The Story of the Nanaimo Bar

Dessert’s Kardashian.

In the basement of a Nanaimo church, ladies in lace-fringed aprons are hard at work preparing a meal to dazzle the community. One woman is carefully following a recipe for unbaked chocolate cake, clipped out of the Vancouver Sun, when she decides to try something new. She whips up a custard icing, spreads it over the cake, adds a final layer of chocolate, and chills the creation in the refrigerator. When she pulls it out, she slices off the round edges to make perfect squares and shares the sweet scraps with her fellow members of the Nanaimo Hospital Auxiliary. Delicious. The housewives immediately request the recipe and soon the squares, which became known as Nanaimo bars, were adorning the doilies of dessert trays across town.

No one is sure exactly how, when, or by whom the Nanaimo bar was created, but this is the scenario pictured by Lenore Newman, who researched the layered history of the layered dessert that has come to define its namesake Vancouver Island community. “A lot of food history gets lost because it’s so overwhelmingly oral,” says Newman, who is Canada Research Chair in Food Security and the Environment at the University of the Fraser Valley. “I think there’s a real need to preserve these stories, because they can tell us a lot about who we were and who we are.”

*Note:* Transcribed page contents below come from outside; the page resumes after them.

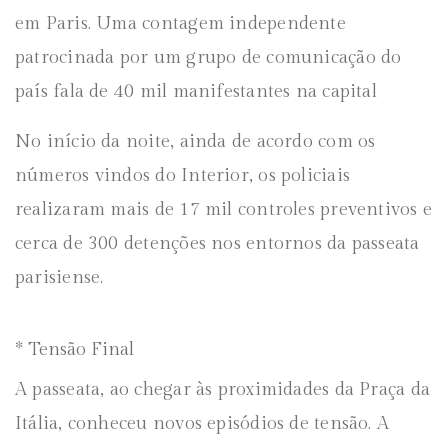
em Paris. Uma contagem independente
patrocinada por um grupo de comunicação do
país fala de 40 mil manifestantes na capital
No início da noite, ainda de acordo com os
números vindos do Interior, os policiais
realizaram mais de 17 mil controles preventivos e
cerca de 300 detenções nos entornos da passeata
parisiense.
* Tensão Final
A passeata, ao chegar às proximidades da Praça da
Itália, conheceu novos episódios de tensão. A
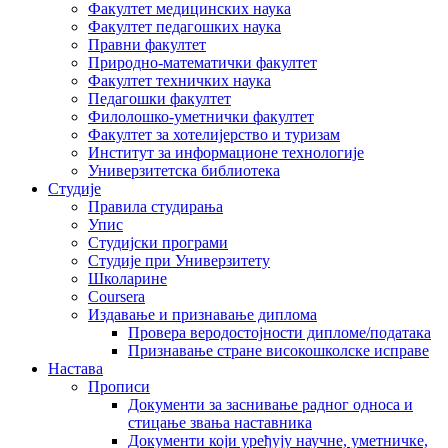
Факултет медицинских наука
Факултет педагошких наука
Правни факултет
Природно-математички факултет
Факултет техничких наука
Педагошки факултет
Филолошко-уметнички факултет
Факултет за хотелијерство и туризам
Институт за информационе технологије
Универзитетска библиотека
Студије
Правила студирања
Упис
Студијски програми
Студије при Универзитету
Школарине
Coursera
Издавање и признавање диплома
Провера веродостојности дипломе/података
Признавање стране високошколске исправе
Настава
Прописи
Документи за заснивање радног односа и
стицање звања наставника
Документи који уређују научне, уметничке,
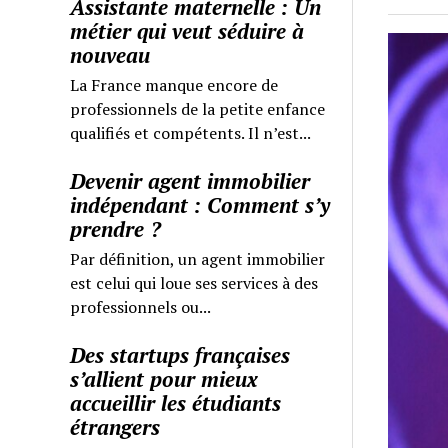
Assistante maternelle : Un
métier qui veut séduire à
nouveau
La France manque encore de
professionnels de la petite enfance
qualifiés et compétents. Il n’est...
Devenir agent immobilier
indépendant : Comment s’y
prendre ?
Par définition, un agent immobilier
est celui qui loue ses services à des
professionnels ou...
Des startups françaises
s’allient pour mieux
accueillir les étudiants
étrangers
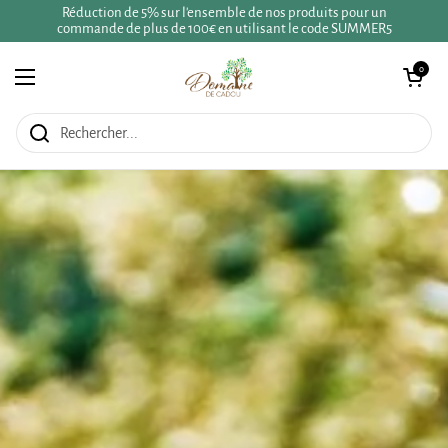
Passer au contenu
Réduction de 5% sur l'ensemble de nos produits pour un
commande de plus de 100€ en utilisant le code SUMMER5
Ouvrir le panie
0
Ouvrir le menu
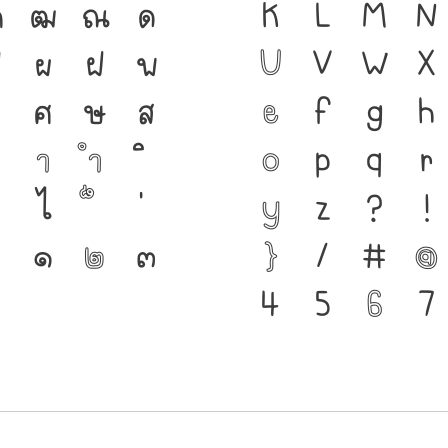
ฑ
ฒ
ณ
ด
เป็นชาติดำรงอ
K
L
M
N
ป
ผ
ฝ
พ
เชื่อมตัวตนขอ
U
V
W
X
ศ
ษ
ส
เครื่องมือสำคั
e
f
g
h
า
ำ
แบบตัวพิมพ์ท
o
p
q
r
ไ
เปลี่ยนแปลง ค
y
z
?
!
๑
๒
๓
สะพานที่เชื่อ
}
/
#
@
4
5
6
7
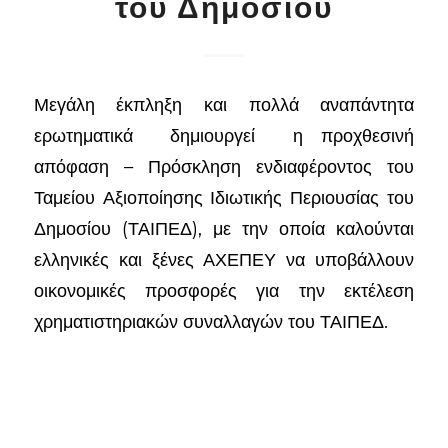
του Δημοσίου
Μεγάλη έκπληξη και πολλά αναπάντητα
ερωτηματικά δημιουργεί η προχθεσινή
απόφαση – Πρόσκληση ενδιαφέροντος του
Ταμείου Αξιοποίησης Ιδιωτικής Περιουσίας του
Δημοσίου (ΤΑΙΠΕΔ), με την οποία καλούνται
ελληνικές και ξένες ΑΧΕΠΕΥ να υποβάλλουν
οικονομικές προσφορές για την εκτέλεση
χρηματιστηριακών συναλλαγών του ΤΑΙΠΕΔ.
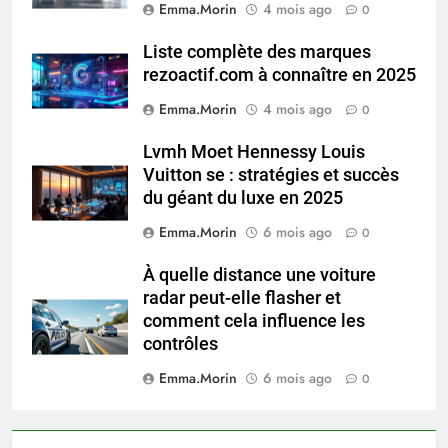
Emma.Morin
4 mois ago
0
Liste complète des marques
rezoactif.com à connaître en 2025
Emma.Morin
4 mois ago
0
Lvmh Moet Hennessy Louis
Vuitton se : stratégies et succès
du géant du luxe en 2025
Emma.Morin
6 mois ago
0
À quelle distance une voiture
radar peut-elle flasher et
comment cela influence les
contrôles
Emma.Morin
6 mois ago
0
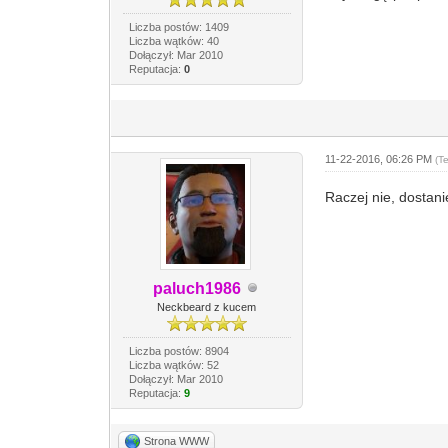
Liczba postów: 1409
Liczba wątków: 40
Dołączył: Mar 2010
Reputacja:
0
11-22-2016, 06:26 PM
(T
Raczej nie, dostani
paluch1986
Neckbeard z kucem
Liczba postów: 8904
Liczba wątków: 52
Dołączył: Mar 2010
Reputacja:
9
Strona WWW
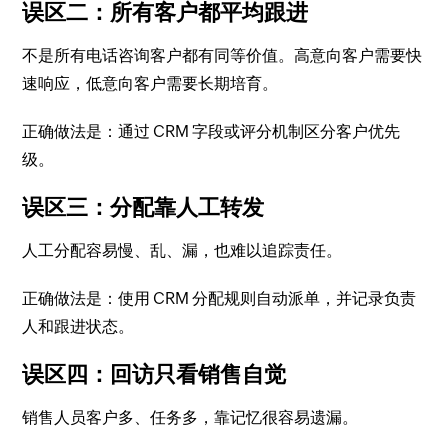
误区二：所有客户都平均跟进
不是所有电话咨询客户都有同等价值。高意向客户需要快
速响应，低意向客户需要长期培育。
正确做法是：通过 CRM 字段或评分机制区分客户优先
级。
误区三：分配靠人工转发
人工分配容易慢、乱、漏，也难以追踪责任。
正确做法是：使用 CRM 分配规则自动派单，并记录负责
人和跟进状态。
误区四：回访只看销售自觉
销售人员客户多、任务多，靠记忆很容易遗漏。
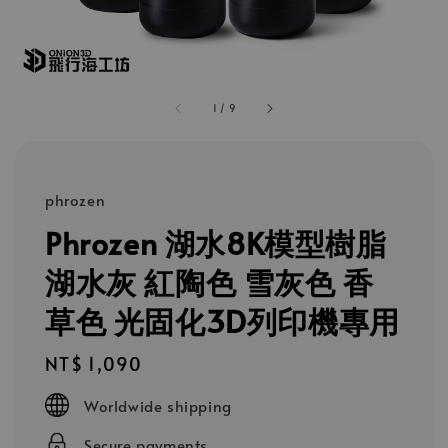
1
/
9
phrozen
Phrozen 湖水8K模型樹脂
湖水灰 紅陶色 雪灰色 香
草色 光固化3D列印機專用
Regular
NT$ 1,090
price
Worldwide shipping
Secure payments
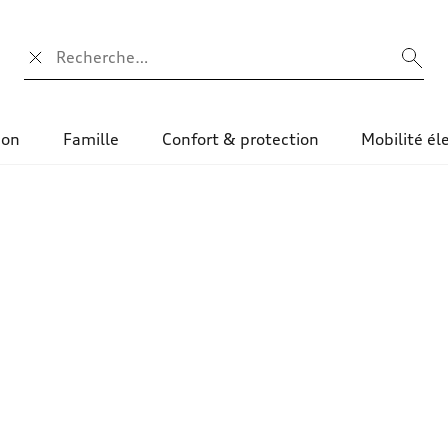
Champ de recherche
ion
Famille
Confort & protection
Mobilité él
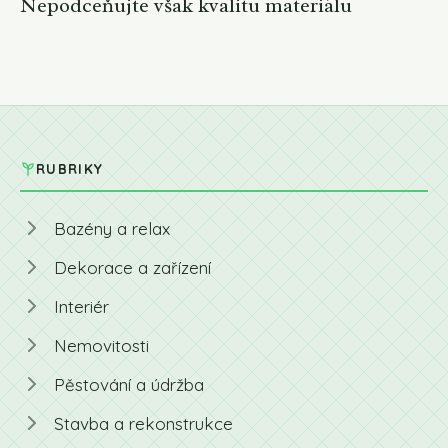
Nepodceňujte však kvalitu materiálu
RUBRIKY
Bazény a relax
Dekorace a zařízení
Interiér
Nemovitosti
Pěstování a údržba
Stavba a rekonstrukce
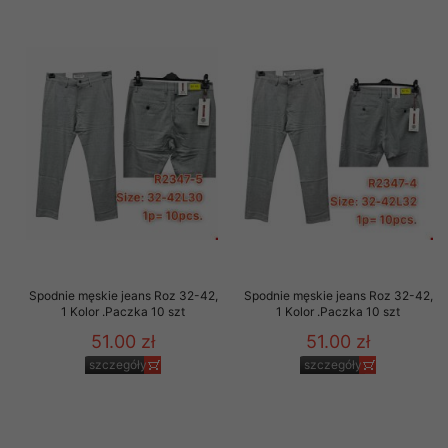
Spodnie męskie jeans Roz 32-42,
Spodnie męskie jeans Roz 32-42,
1 Kolor .Paczka 10 szt
1 Kolor .Paczka 10 szt
51.00 zł
51.00 zł
szczegóły
szczegóły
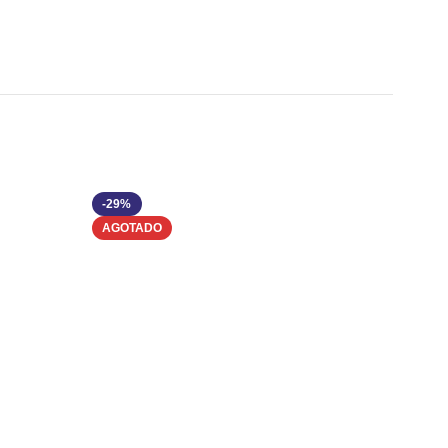
-29%
-28%
AGOTADO
AGOTA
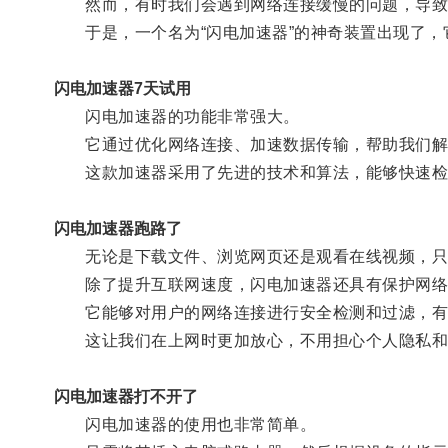
然而，有时我们会遇到网络连接缓慢的问题，导致
于是，一个名为“闪电加速器”的神奇装置出现了，
闪电加速器7天试用
闪电加速器的功能非常强大。
它通过优化网络连接、加速数据传输，帮助我们解
这款加速器采用了先进的技术和算法，能够快速检
闪电加速器跑路了
无论是下载文件、浏览网页还是观看在线视频，只要
除了提升互联网速度，闪电加速器还具有保护网络
它能够对用户的网络连接进行安全检测和过滤，有
这让我们在上网时更加放心，不用担心个人隐私和
闪电加速器打不开了
闪电加速器的使用也非常简单。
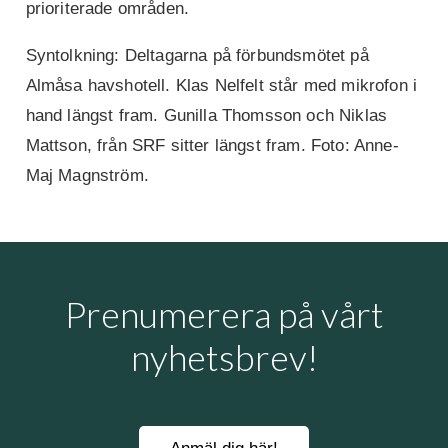
prioriterade områden.
Syntolkning: Deltagarna på förbundsmötet på
Almåsa havshotell. Klas Nelfelt står med mikrofon i
hand längst fram. Gunilla Thomsson och Niklas
Mattson, från SRF sitter längst fram. Foto: Anne-
Maj Magnström.
Prenumerera på vårt
nyhetsbrev!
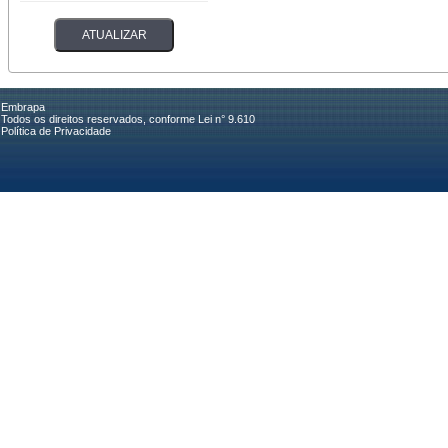
Embrapa
Todos os direitos reservados, conforme Lei n° 9.610
Política de Privacidade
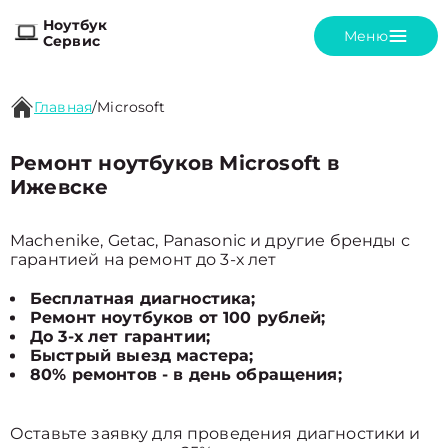
Ноутбук
Меню
Сервис
Главная
/
Microsoft
Ремонт ноутбуков Microsoft в
Ижевске
Machenike, Getac, Panasonic и другие бренды с
гарантией на ремонт до 3-х лет
Бесплатная диагностика;
Ремонт ноутбуков от 100 рублей;
До 3-х лет гарантии;
Быстрый выезд мастера;
80% ремонтов - в день обращения;
Оставьте заявку для проведения диагностики и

Newman chased down rumors, and combed through community cookbooks as well as recipes printed in Edith Adams’s Vancouver Sun columns from 1930 to 1960. Adams was a fictional homemaker who doled out advice and ran a popular daily recipe competition. In columns from 1947 and 1948, Newman found the recipe for the coconut-graham cracker base. The first known recipe for Nanaimo bars was printed in the 1952 Women’s Auxiliary of the Nanaimo Hospital Cookbook, but under the name “chocolate square.” A year later, the recipe appeared in the Sun as the “London fog bar,” with “Nanaimo bar” listed as an alternate name. Newman believes the recipe was created by a member of the auxiliary and named by Edith Adams.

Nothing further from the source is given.